Reflections on being a disabled clinician in the NHS

All of things which worry all clinicians – burnout, feeling overstretched, a workforce which is undervalued and under numbered – worry disabled doctors too. Disabled doctors are good people too.

‘Today I feel male. Today I feel disabled.’

All of this is true for me, channeling my inner FIFA president identity.

Infantino had added that he knows what it means to be discriminated [against]’.

I know that feeling too. ‘Institutional racism’ is not just a description that there are many people who are racist in an institution. But it’s a known issue that systemic racism does exist in the NHS. Partha Kar (find him here) has been chipping away at this iceberg gallantly for some time, and the task of tackling this racism is daunting. I find myself excluded all the time from a seat at the ‘top table’ despite me being physically disabled myself, and having trained in equality law through my pre-solicitor training and in performance management through my MBA. NHS leaders can certainly do better, that I agree with from Roger Kline (find him here) (and many other things especially regarding race equality). I am the specialist advisor for an amazing institution called NHS Practitioner Health (find them here), and my job is to advise our clinicians on how best to look after doctors who are disabled. It’s a great privilege, and with my colleague Dr Kelly Lockwood I produced many resources on being a disabled doctor and how to navigate through the system.

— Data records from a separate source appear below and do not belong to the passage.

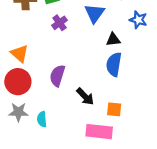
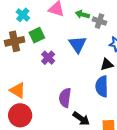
black triangle: (113, 40) -> (107, 64), moved
purple semicircle: (57, 76) -> (65, 98), moved

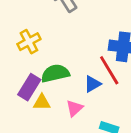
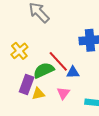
red line: (109, 70) -> (58, 61), moved
blue triangle: (93, 84) -> (73, 72), turned 40

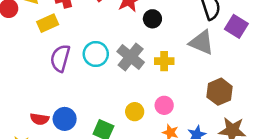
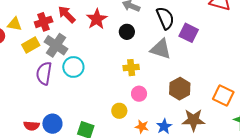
black circle: (152, 19) -> (127, 32), moved
gray cross: (131, 57) -> (56, 45), moved
pink circle: (164, 105) -> (139, 94), moved
yellow circle: (135, 112) -> (119, 111), moved

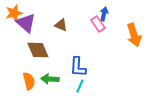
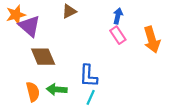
pink rectangle: (98, 24) -> (118, 35), moved
brown triangle: (61, 25) -> (69, 11), moved, turned -48

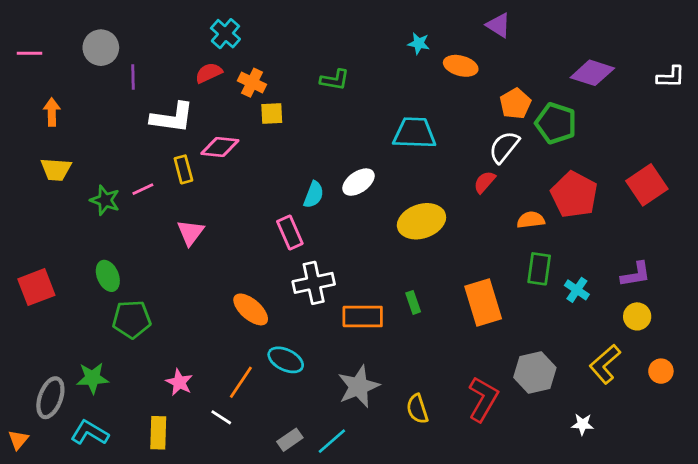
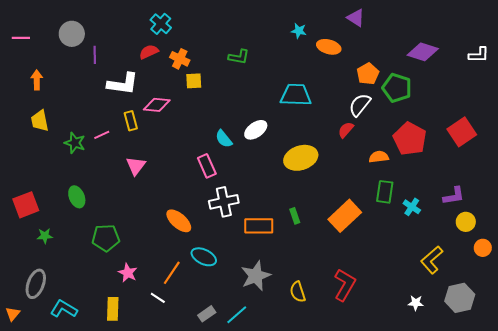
yellow trapezoid: (56, 169) -> (40, 121), turned 75
cyan semicircle: (314, 195) -> (224, 139), turned 120
orange rectangle: (483, 302) -> (345, 216), turned 64
yellow circle: (637, 316) -> (466, 222), moved
green pentagon: (132, 319) -> (106, 238), moved
orange circle: (661, 371) -> (483, 248), moved
gray hexagon: (535, 372) -> (460, 298), moved
green star: (92, 378) -> (45, 236), moved, size x0.7

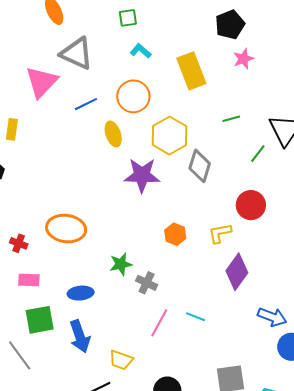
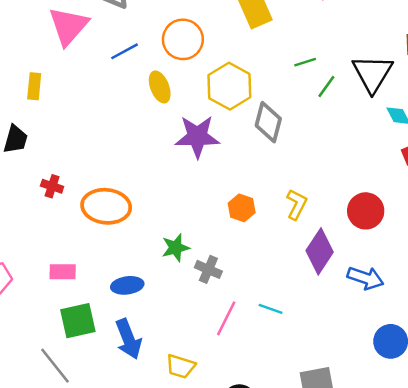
green line: (258, 154) -> (326, 87), moved
red circle: (251, 205) -> (366, 211), moved
yellow L-shape: (220, 233) -> (297, 204), turned 130
red cross: (19, 243) -> (52, 186), moved
blue arrow: (272, 317) -> (366, 278), moved

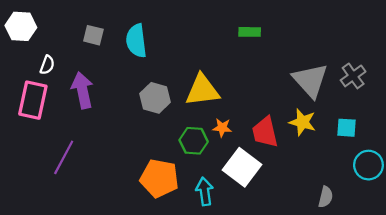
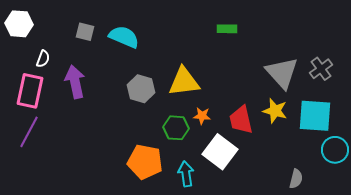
cyan semicircle: (136, 41) -> (124, 37), turned 120
cyan square: (346, 128) -> (315, 116), size x1.8
purple line: (64, 157) -> (29, 132), moved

I don’t think we value doctors who are disabled highly enough in the NHS. This is such an enormous waste, especially given the workforce crisis that the NHS is in. As I wrote in the BMJ Leader blog, some experiences of disability are good – some are catastrophic. The NHS can be dire in implementing legal requirements such as ‘reasonable adjustments’ allowing disabled individuals to function properly. I wrote about that too for the BMJ Leader blog. Did you for example know that a phased return to work is actually a legal obligation under the Equality Act as it is classified as a ‘reasonable adjustment’?

I was an unpaid family carer for years, and I never thought of myself as a carer. I have a professional medical identity, which has gestated over many years. That is a big part of my life inevitably. But I don’t think of myself as a ‘disabled doctor’ or a ‘BAME doctor’.

There are advantages of not seeing yourself in terms of a label. For example, you don’t ‘other’ yourself – and see yourself as a hapless victim. I don’t think that I have ever ‘benefited’ personally from any equality, diversity and inclusion initiative in the NHS, especially the costly ones such as conferences and marketing. I do have needs which come out of being physically disabled, such as the need for a chair with a back. Virtually all of us who are learning as registered practising clinicians in the NHS are mindful that there is an optimal clinical learning environment. Most of us are very conscious of our teaching requirements in the NHS. I have published many books in medicine (examples here), and I am much enjoying my Masters in medical education at Nottingham University currently as one of their Scholars. As a member of the Association of the Study for Medical Education, I am very proud to promote our collective values of equality, diversity and inclusion.

I lead the special interest group in the neurology of delirium for the American Delirium Society, and indeed lead a group producing a systematic review – including 4 profs – on the rather niche subject of delirium superimposed on dementia. I say ‘niche’, but a very important presentation on the acute internal medical take. As a member of the Royal College of Physicians of London, I am concerned about the application of research to the everyday care of patients. The ‘internet of things’ – and the pandemic – has made remote working feasible and socially acceptable as far as I am concerned.

I feel sorry that there is a lot of marketing to do with disability, a field known as ‘diversity marketing’. It’s a rather corporate thing to do, with a tendency towards a lot of virtue signalling. The PR for conferences or booklets on #ourNHS can’t be cheap. But the reality is that we need to have proper infrastructure support for occupational health in the NHS. Members of the workforce need to be valued and welcomed, as indeed the General Medical Council described and discussed most impressively. Immaculately produced reports on disability such as that produced by the BMA need to be read, understood and acted upon. Collection of data such as WDES is necessary but insufficient.

There’s quite a few of us who are disabled and who are happy to talk about disability. Somebody I admire is Dr Hannah Barham-Brown (find her here). Somebody who is possibly the most inspirational contemporary I’ve ever met is Dr Kelly Lockwood (find her here).

Finally, I was asked recently what I would tell my younger self about disability. I said this.

I’ve got news for you. Disabled doctors are part of the solution, not the problem.